Try it →
In this exercise, return each entry exactly as given.

Source material START

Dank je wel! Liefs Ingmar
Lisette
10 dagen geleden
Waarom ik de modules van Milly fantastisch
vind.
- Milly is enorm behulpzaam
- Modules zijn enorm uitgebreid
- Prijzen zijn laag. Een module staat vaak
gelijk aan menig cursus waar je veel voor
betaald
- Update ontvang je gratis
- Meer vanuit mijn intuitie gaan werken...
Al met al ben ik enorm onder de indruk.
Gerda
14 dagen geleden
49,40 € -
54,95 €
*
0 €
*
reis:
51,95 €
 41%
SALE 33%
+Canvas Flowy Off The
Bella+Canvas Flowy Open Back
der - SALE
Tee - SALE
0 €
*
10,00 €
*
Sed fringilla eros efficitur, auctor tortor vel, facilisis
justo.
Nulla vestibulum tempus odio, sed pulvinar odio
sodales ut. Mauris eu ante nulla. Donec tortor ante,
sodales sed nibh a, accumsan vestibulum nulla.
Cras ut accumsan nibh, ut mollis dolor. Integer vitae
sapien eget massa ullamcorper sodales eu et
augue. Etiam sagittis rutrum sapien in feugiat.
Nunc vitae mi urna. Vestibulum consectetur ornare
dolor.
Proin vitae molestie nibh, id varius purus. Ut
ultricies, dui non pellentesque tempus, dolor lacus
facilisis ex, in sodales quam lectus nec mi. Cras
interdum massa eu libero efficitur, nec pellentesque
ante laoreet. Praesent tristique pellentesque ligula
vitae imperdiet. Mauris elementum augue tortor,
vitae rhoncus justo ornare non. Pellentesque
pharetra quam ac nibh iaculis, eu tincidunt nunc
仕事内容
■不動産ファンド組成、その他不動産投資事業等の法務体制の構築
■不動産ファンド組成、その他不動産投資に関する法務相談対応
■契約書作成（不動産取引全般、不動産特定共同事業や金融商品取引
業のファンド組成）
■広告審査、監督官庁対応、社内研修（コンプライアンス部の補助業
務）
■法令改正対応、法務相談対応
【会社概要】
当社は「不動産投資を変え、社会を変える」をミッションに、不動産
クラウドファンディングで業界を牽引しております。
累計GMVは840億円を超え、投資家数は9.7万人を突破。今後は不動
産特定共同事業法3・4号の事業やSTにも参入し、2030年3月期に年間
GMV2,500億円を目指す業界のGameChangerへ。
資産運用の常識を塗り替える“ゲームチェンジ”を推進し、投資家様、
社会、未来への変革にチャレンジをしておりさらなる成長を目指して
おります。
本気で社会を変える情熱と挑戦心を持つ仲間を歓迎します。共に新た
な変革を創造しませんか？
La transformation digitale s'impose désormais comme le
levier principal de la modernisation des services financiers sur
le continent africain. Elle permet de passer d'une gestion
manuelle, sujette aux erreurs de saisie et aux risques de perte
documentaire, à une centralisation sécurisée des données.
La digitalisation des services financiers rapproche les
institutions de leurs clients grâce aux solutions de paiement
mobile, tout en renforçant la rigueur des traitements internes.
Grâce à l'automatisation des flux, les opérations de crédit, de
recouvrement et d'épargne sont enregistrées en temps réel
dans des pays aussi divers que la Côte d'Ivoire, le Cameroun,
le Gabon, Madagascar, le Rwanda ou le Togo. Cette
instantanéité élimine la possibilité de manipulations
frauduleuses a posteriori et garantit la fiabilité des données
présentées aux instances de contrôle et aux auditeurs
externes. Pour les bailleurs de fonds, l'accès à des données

Source material END

Output for this task →
Dank je wel! Liefs Ingmar
Lisette
10 dagen geleden
Waarom ik de modules van Milly fantastisch
vind.
- Milly is enorm behulpzaam
- Modules zijn enorm uitgebreid
- Prijzen zijn laag. Een module staat vaak
gelijk aan menig cursus waar je veel voor
betaald
- Update ontvang je gratis
- Meer vanuit mijn intuitie gaan werken...
Al met al ben ik enorm onder de indruk.
Gerda
14 dagen geleden
49,40 € -
54,95 €
*
0 €
*
reis:
51,95 €
 41%
SALE 33%
+Canvas Flowy Off The
Bella+Canvas Flowy Open Back
der - SALE
Tee - SALE
0 €
*
10,00 €
*
Sed fringilla eros efficitur, auctor tortor vel, facilisis
justo.
Nulla vestibulum tempus odio, sed pulvinar odio
sodales ut. Mauris eu ante nulla. Donec tortor ante,
sodales sed nibh a, accumsan vestibulum nulla.
Cras ut accumsan nibh, ut mollis dolor. Integer vitae
sapien eget massa ullamcorper sodales eu et
augue. Etiam sagittis rutrum sapien in feugiat.
Nunc vitae mi urna. Vestibulum consectetur ornare
dolor.
Proin vitae molestie nibh, id varius purus. Ut
ultricies, dui non pellentesque tempus, dolor lacus
facilisis ex, in sodales quam lectus nec mi. Cras
interdum massa eu libero efficitur, nec pellentesque
ante laoreet. Praesent tristique pellentesque ligula
vitae imperdiet. Mauris elementum augue tortor,
vitae rhoncus justo ornare non. Pellentesque
pharetra quam ac nibh iaculis, eu tincidunt nunc
仕事内容
■不動産ファンド組成、その他不動産投資事業等の法務体制の構築
■不動産ファンド組成、その他不動産投資に関する法務相談対応
■契約書作成（不動産取引全般、不動産特定共同事業や金融商品取引
業のファンド組成）
■広告審査、監督官庁対応、社内研修（コンプライアンス部の補助業
務）
■法令改正対応、法務相談対応
【会社概要】
当社は「不動産投資を変え、社会を変える」をミッションに、不動産
クラウドファンディングで業界を牽引しております。
累計GMVは840億円を超え、投資家数は9.7万人を突破。今後は不動
産特定共同事業法3・4号の事業やSTにも参入し、2030年3月期に年間
GMV2,500億円を目指す業界のGameChangerへ。
資産運用の常識を塗り替える“ゲームチェンジ”を推進し、投資家様、
社会、未来への変革にチャレンジをしておりさらなる成長を目指して
おります。
本気で社会を変える情熱と挑戦心を持つ仲間を歓迎します。共に新た
な変革を創造しませんか？
La transformation digitale s'impose désormais comme le
levier principal de la modernisation des services financiers sur
le continent africain. Elle permet de passer d'une gestion
manuelle, sujette aux erreurs de saisie et aux risques de perte
documentaire, à une centralisation sécurisée des données.
La digitalisation des services financiers rapproche les
institutions de leurs clients grâce aux solutions de paiement
mobile, tout en renforçant la rigueur des traitements internes.
Grâce à l'automatisation des flux, les opérations de crédit, de
recouvrement et d'épargne sont enregistrées en temps réel
dans des pays aussi divers que la Côte d'Ivoire, le Cameroun,
le Gabon, Madagascar, le Rwanda ou le Togo. Cette
instantanéité élimine la possibilité de manipulations
frauduleuses a posteriori et garantit la fiabilité des données
présentées aux instances de contrôle et aux auditeurs
externes. Pour les bailleurs de fonds, l'accès à des données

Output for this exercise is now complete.